Find the equation of the line through (12/5 , 1), forming with the axes a triangle area of 5.

There are 4 solutions and how can i get it?

Answer 1

The line crossing $A(2.4,1)$ and forming a triangle with the axes and crosses x axis at $x=a$ and y axis at $y=b$ is of the form $$\frac{x}{a} + \frac{y}{b} = 1$$
The triangle may be formed on quarter 1,2 and 4.
In your case,$$|a|\times |b|=2\times5=10$$ $$\frac{2.4}{a} + \frac{1}{b} = 1$$ There are two cases;Solving the corresponding systems yields: $$\bullet b=\frac{10}{a}\implies 0.1\times a^2 -a+2.4=0$$ $$a=\frac{1+0.2}{0.2},a=\frac{1-0.2}{0.2}\implies a=6, b=\frac53,a=4, b=2.5$$ $$\bullet b=-\frac{10}{a}\implies -0.1\times a^2 -a+2.4=0$$ $$a=\frac{1+1.4}{-0.2},a=\frac{1-1.4}{-0.2}\implies a=-12, b=\frac56,a=2, b=-5 \blacktriangle $$ Here are the plots of the 4 cases:

Answer 2

Further to the solution of PooyaM, above:

Note first that the solution depends on solving a quadratic equation. In this case, there are two distinct solutions. But if the "pivot point" had been $(2.5,1)$ there would have been only one solution, and if the pivot point had been $(2.5+, 1)$, there would have been no solution.

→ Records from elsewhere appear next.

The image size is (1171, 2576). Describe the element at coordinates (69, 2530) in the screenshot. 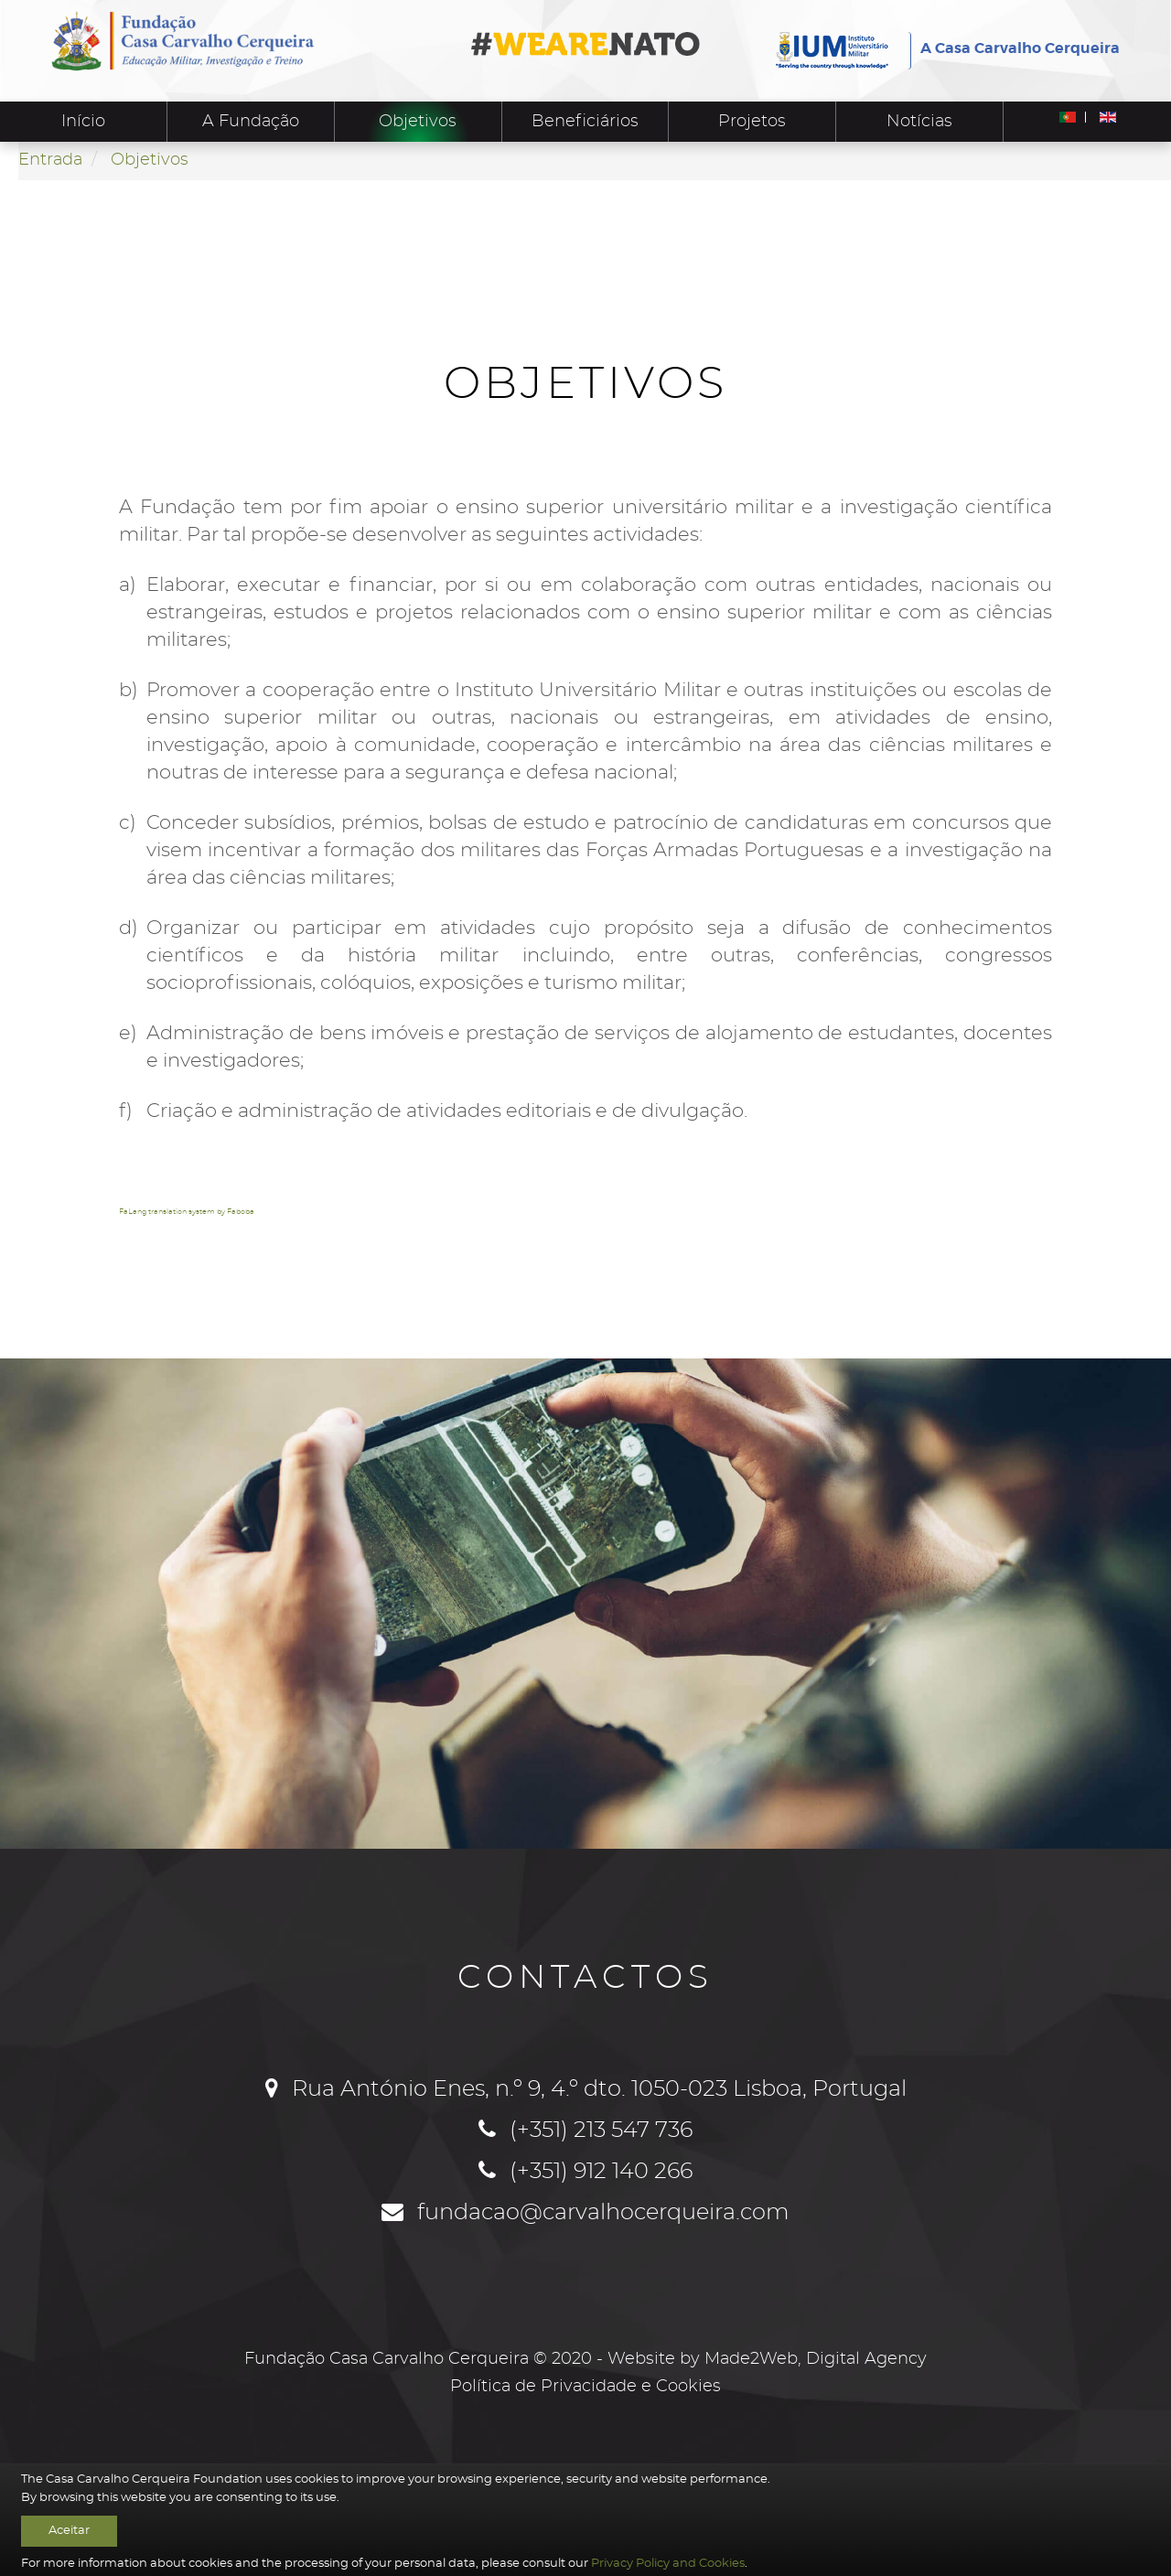 I see `Aceitar` at that location.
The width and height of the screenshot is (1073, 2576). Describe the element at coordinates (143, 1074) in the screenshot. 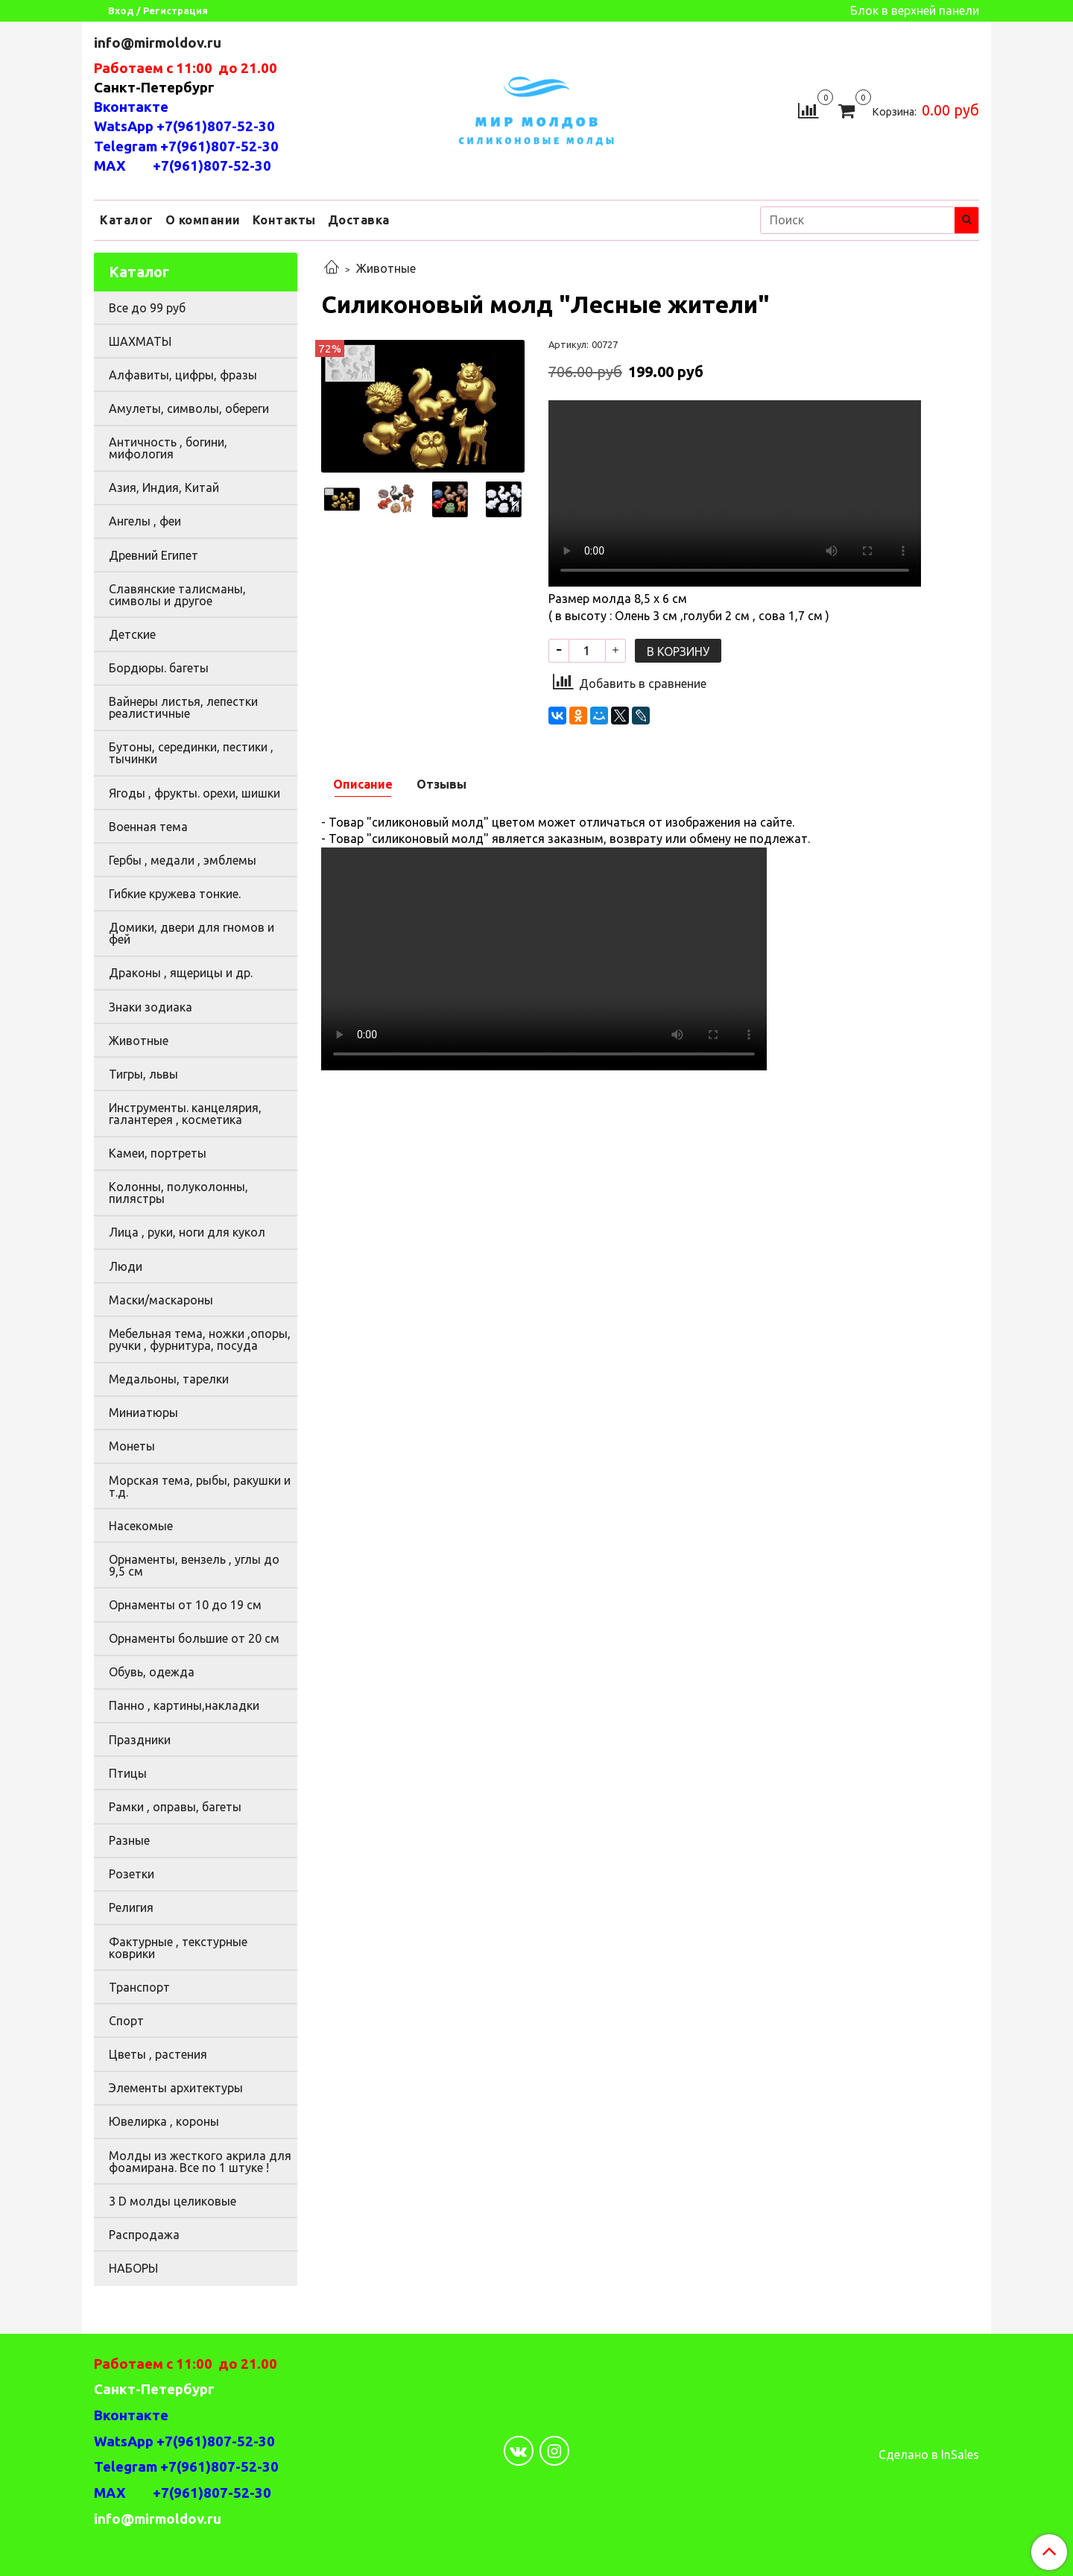 I see `Тигры, львы` at that location.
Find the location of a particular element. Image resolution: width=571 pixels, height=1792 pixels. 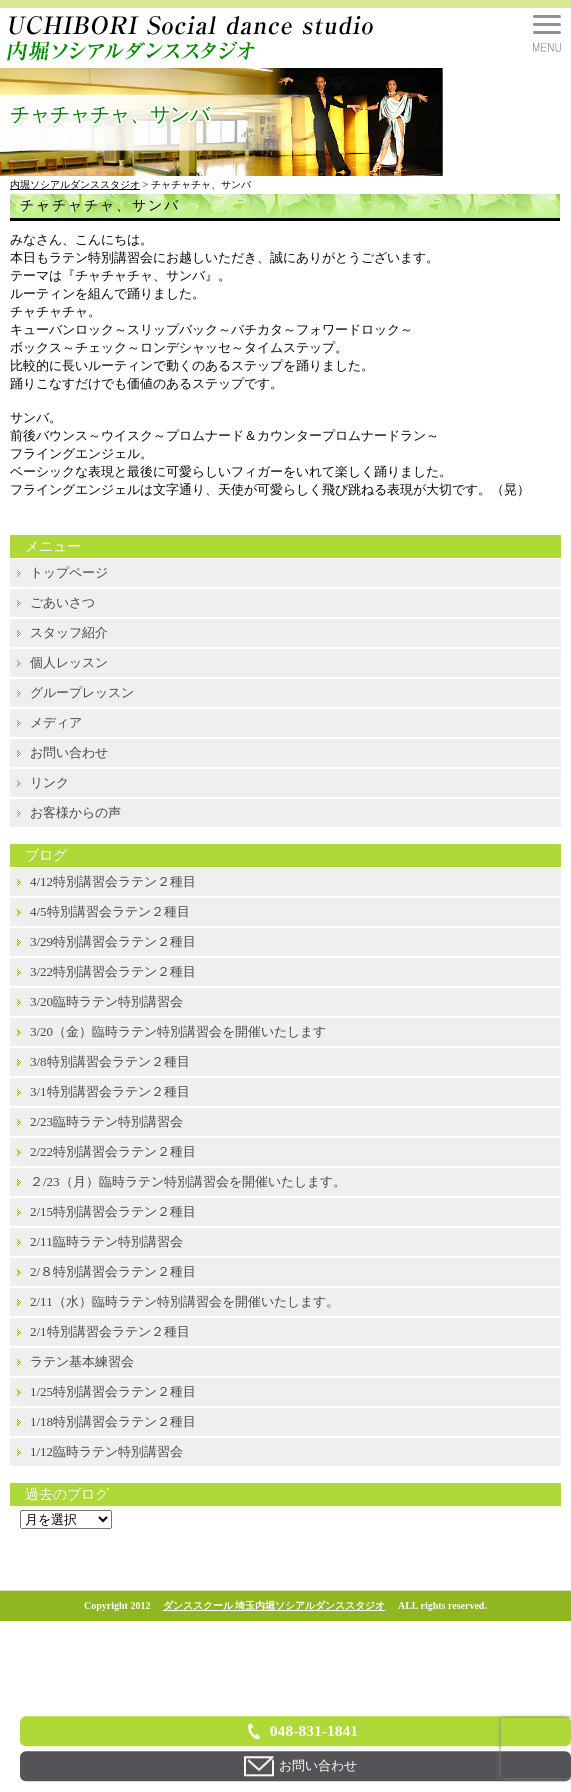 内堀ソシアルダンススタジオ is located at coordinates (75, 184).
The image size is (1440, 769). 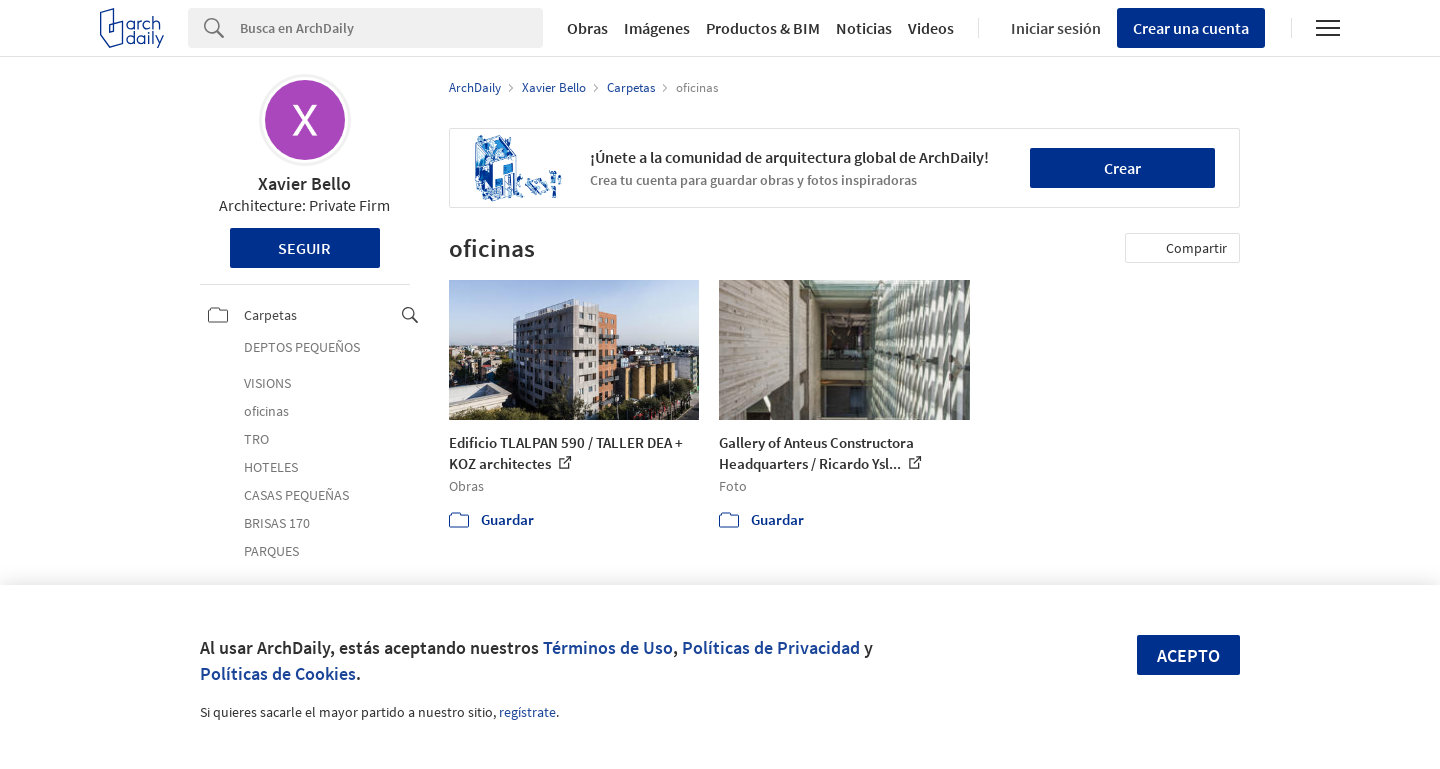 I want to click on Términos de Uso, so click(x=608, y=647).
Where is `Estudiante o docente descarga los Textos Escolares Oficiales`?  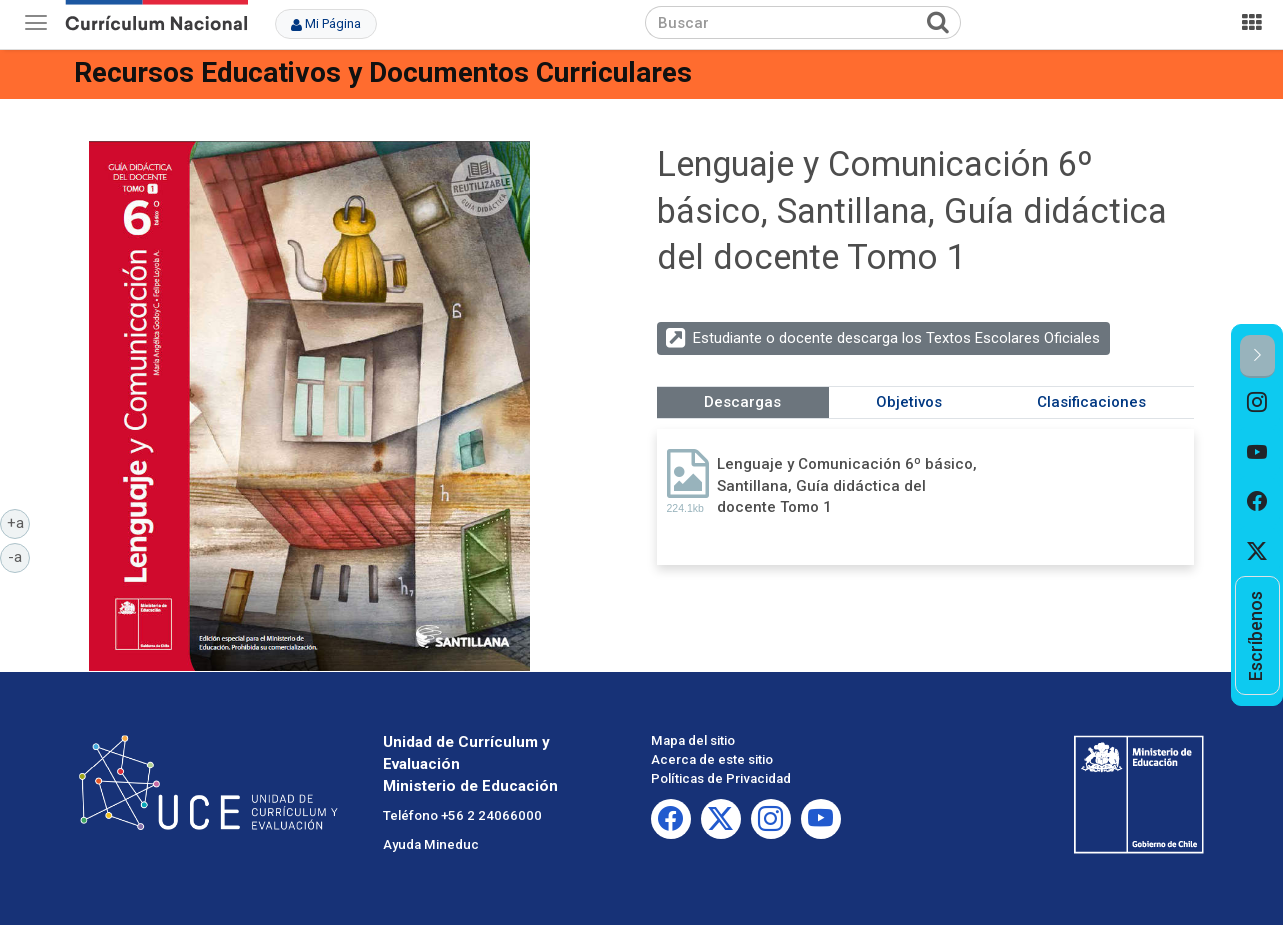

Two other solutions are found by assuming that $a$ and $b$ have different signs. This would lead to a different quadratic:$$b=\frac{-10}{a}\implies -0.1\times a^2-a+2.4=0$$This quadratic will always have two solutions. In this case, the solutions are $$a=-12, b=\frac{5}{6}$$and $$a=2, b=-5$$